» TRY IT
Write out each line of the material below once more, exactly as it appears.

PROVIDED INFORMATION Block Start

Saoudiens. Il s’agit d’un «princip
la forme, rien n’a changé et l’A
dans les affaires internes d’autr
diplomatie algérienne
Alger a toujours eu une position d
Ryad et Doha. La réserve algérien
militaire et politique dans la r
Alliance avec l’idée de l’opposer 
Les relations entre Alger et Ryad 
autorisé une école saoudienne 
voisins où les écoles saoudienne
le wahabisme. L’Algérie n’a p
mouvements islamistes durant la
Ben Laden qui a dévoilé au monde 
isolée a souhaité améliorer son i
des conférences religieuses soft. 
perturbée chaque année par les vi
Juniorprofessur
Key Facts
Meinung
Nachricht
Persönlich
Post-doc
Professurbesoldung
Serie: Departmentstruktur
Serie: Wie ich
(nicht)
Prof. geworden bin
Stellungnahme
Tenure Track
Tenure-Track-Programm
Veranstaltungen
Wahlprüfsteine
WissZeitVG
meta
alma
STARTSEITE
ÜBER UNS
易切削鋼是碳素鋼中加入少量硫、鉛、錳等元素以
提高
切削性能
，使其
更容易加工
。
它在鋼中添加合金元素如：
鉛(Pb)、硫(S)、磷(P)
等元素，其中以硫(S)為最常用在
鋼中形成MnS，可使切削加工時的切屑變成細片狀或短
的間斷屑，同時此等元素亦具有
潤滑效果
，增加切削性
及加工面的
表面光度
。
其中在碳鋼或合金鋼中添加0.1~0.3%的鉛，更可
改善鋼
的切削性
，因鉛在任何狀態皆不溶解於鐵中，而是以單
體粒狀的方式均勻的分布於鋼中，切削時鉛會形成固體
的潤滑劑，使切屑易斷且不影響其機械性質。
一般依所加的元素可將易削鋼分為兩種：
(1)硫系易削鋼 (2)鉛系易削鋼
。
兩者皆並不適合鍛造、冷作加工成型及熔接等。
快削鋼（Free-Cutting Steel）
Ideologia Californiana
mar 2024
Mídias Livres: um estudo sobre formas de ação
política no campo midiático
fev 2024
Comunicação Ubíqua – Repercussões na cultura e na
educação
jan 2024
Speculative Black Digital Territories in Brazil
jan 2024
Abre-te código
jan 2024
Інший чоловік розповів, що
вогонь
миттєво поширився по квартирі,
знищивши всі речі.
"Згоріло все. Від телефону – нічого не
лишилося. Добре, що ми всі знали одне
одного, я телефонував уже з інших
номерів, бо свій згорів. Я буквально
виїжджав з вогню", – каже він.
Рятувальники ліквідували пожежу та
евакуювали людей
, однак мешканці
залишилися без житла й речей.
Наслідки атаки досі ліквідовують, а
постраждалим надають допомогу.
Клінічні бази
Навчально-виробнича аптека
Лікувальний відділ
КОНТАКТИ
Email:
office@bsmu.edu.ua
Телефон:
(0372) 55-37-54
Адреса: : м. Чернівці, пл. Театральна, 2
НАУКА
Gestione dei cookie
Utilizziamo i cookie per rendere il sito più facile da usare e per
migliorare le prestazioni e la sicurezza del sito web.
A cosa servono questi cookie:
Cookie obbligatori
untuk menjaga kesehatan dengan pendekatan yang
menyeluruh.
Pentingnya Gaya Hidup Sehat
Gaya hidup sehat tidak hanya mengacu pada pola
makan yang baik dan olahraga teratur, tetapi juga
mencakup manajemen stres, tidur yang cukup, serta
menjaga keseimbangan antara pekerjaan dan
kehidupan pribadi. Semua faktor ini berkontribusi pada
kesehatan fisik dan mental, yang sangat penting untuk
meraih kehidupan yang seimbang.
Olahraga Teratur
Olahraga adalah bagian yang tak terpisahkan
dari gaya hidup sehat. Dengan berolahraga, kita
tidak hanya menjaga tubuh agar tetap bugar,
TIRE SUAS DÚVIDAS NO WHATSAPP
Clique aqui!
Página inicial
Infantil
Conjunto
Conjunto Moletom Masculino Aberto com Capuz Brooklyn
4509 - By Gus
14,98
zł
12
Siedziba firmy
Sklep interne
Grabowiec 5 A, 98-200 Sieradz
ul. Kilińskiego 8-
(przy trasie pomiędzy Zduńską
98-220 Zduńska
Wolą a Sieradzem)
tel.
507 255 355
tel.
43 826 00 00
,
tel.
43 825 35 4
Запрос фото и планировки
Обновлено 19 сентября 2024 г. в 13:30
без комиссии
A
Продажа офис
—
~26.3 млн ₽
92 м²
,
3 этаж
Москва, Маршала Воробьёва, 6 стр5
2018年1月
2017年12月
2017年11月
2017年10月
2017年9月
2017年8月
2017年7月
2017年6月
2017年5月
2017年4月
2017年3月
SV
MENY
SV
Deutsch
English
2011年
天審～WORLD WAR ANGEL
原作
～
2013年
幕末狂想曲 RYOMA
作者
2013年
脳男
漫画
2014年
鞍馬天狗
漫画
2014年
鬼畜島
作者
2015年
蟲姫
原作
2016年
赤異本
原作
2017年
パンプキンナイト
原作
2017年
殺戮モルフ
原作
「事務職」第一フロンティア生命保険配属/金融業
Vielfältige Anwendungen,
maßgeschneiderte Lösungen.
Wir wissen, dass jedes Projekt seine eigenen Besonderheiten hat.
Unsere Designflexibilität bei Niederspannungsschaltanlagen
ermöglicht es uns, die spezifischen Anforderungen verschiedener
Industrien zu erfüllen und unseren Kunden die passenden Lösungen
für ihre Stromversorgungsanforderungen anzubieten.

PROVIDED INFORMATION Block End

» RESULT OF THE TASK
Saoudiens. Il s’agit d’un «princip
la forme, rien n’a changé et l’A
dans les affaires internes d’autr
diplomatie algérienne
Alger a toujours eu une position d
Ryad et Doha. La réserve algérien
militaire et politique dans la r
Alliance avec l’idée de l’opposer 
Les relations entre Alger et Ryad 
autorisé une école saoudienne 
voisins où les écoles saoudienne
le wahabisme. L’Algérie n’a p
mouvements islamistes durant la
Ben Laden qui a dévoilé au monde 
isolée a souhaité améliorer son i
des conférences religieuses soft. 
perturbée chaque année par les vi
Juniorprofessur
Key Facts
Meinung
Nachricht
Persönlich
Post-doc
Professurbesoldung
Serie: Departmentstruktur
Serie: Wie ich
(nicht)
Prof. geworden bin
Stellungnahme
Tenure Track
Tenure-Track-Programm
Veranstaltungen
Wahlprüfsteine
WissZeitVG
meta
alma
STARTSEITE
ÜBER UNS
易切削鋼是碳素鋼中加入少量硫、鉛、錳等元素以
提高
切削性能
，使其
更容易加工
。
它在鋼中添加合金元素如：
鉛(Pb)、硫(S)、磷(P)
等元素，其中以硫(S)為最常用在
鋼中形成MnS，可使切削加工時的切屑變成細片狀或短
的間斷屑，同時此等元素亦具有
潤滑效果
，增加切削性
及加工面的
表面光度
。
其中在碳鋼或合金鋼中添加0.1~0.3%的鉛，更可
改善鋼
的切削性
，因鉛在任何狀態皆不溶解於鐵中，而是以單
體粒狀的方式均勻的分布於鋼中，切削時鉛會形成固體
的潤滑劑，使切屑易斷且不影響其機械性質。
一般依所加的元素可將易削鋼分為兩種：
(1)硫系易削鋼 (2)鉛系易削鋼
。
兩者皆並不適合鍛造、冷作加工成型及熔接等。
快削鋼（Free-Cutting Steel）
Ideologia Californiana
mar 2024
Mídias Livres: um estudo sobre formas de ação
política no campo midiático
fev 2024
Comunicação Ubíqua – Repercussões na cultura e na
educação
jan 2024
Speculative Black Digital Territories in Brazil
jan 2024
Abre-te código
jan 2024
Інший чоловік розповів, що
вогонь
миттєво поширився по квартирі,
знищивши всі речі.
"Згоріло все. Від телефону – нічого не
лишилося. Добре, що ми всі знали одне
одного, я телефонував уже з інших
номерів, бо свій згорів. Я буквально
виїжджав з вогню", – каже він.
Рятувальники ліквідували пожежу та
евакуювали людей
, однак мешканці
залишилися без житла й речей.
Наслідки атаки досі ліквідовують, а
постраждалим надають допомогу.
Клінічні бази
Навчально-виробнича аптека
Лікувальний відділ
КОНТАКТИ
Email:
office@bsmu.edu.ua
Телефон:
(0372) 55-37-54
Адреса: : м. Чернівці, пл. Театральна, 2
НАУКА
Gestione dei cookie
Utilizziamo i cookie per rendere il sito più facile da usare e per
migliorare le prestazioni e la sicurezza del sito web.
A cosa servono questi cookie:
Cookie obbligatori
untuk menjaga kesehatan dengan pendekatan yang
menyeluruh.
Pentingnya Gaya Hidup Sehat
Gaya hidup sehat tidak hanya mengacu pada pola
makan yang baik dan olahraga teratur, tetapi juga
mencakup manajemen stres, tidur yang cukup, serta
menjaga keseimbangan antara pekerjaan dan
kehidupan pribadi. Semua faktor ini berkontribusi pada
kesehatan fisik dan mental, yang sangat penting untuk
meraih kehidupan yang seimbang.
Olahraga Teratur
Olahraga adalah bagian yang tak terpisahkan
dari gaya hidup sehat. Dengan berolahraga, kita
tidak hanya menjaga tubuh agar tetap bugar,
TIRE SUAS DÚVIDAS NO WHATSAPP
Clique aqui!
Página inicial
Infantil
Conjunto
Conjunto Moletom Masculino Aberto com Capuz Brooklyn
4509 - By Gus
14,98
zł
12
Siedziba firmy
Sklep interne
Grabowiec 5 A, 98-200 Sieradz
ul. Kilińskiego 8-
(przy trasie pomiędzy Zduńską
98-220 Zduńska
Wolą a Sieradzem)
tel.
507 255 355
tel.
43 826 00 00
,
tel.
43 825 35 4
Запрос фото и планировки
Обновлено 19 сентября 2024 г. в 13:30
без комиссии
A
Продажа офис
—
~26.3 млн ₽
92 м²
,
3 этаж
Москва, Маршала Воробьёва, 6 стр5
2018年1月
2017年12月
2017年11月
2017年10月
2017年9月
2017年8月
2017年7月
2017年6月
2017年5月
2017年4月
2017年3月
SV
MENY
SV
Deutsch
English
2011年
天審～WORLD WAR ANGEL
原作
～
2013年
幕末狂想曲 RYOMA
作者
2013年
脳男
漫画
2014年
鞍馬天狗
漫画
2014年
鬼畜島
作者
2015年
蟲姫
原作
2016年
赤異本
原作
2017年
パンプキンナイト
原作
2017年
殺戮モルフ
原作
「事務職」第一フロンティア生命保険配属/金融業
Vielfältige Anwendungen,
maßgeschneiderte Lösungen.
Wir wissen, dass jedes Projekt seine eigenen Besonderheiten hat.
Unsere Designflexibilität bei Niederspannungsschaltanlagen
ermöglicht es uns, die spezifischen Anforderungen verschiedener
Industrien zu erfüllen und unseren Kunden die passenden Lösungen
für ihre Stromversorgungsanforderungen anzubieten.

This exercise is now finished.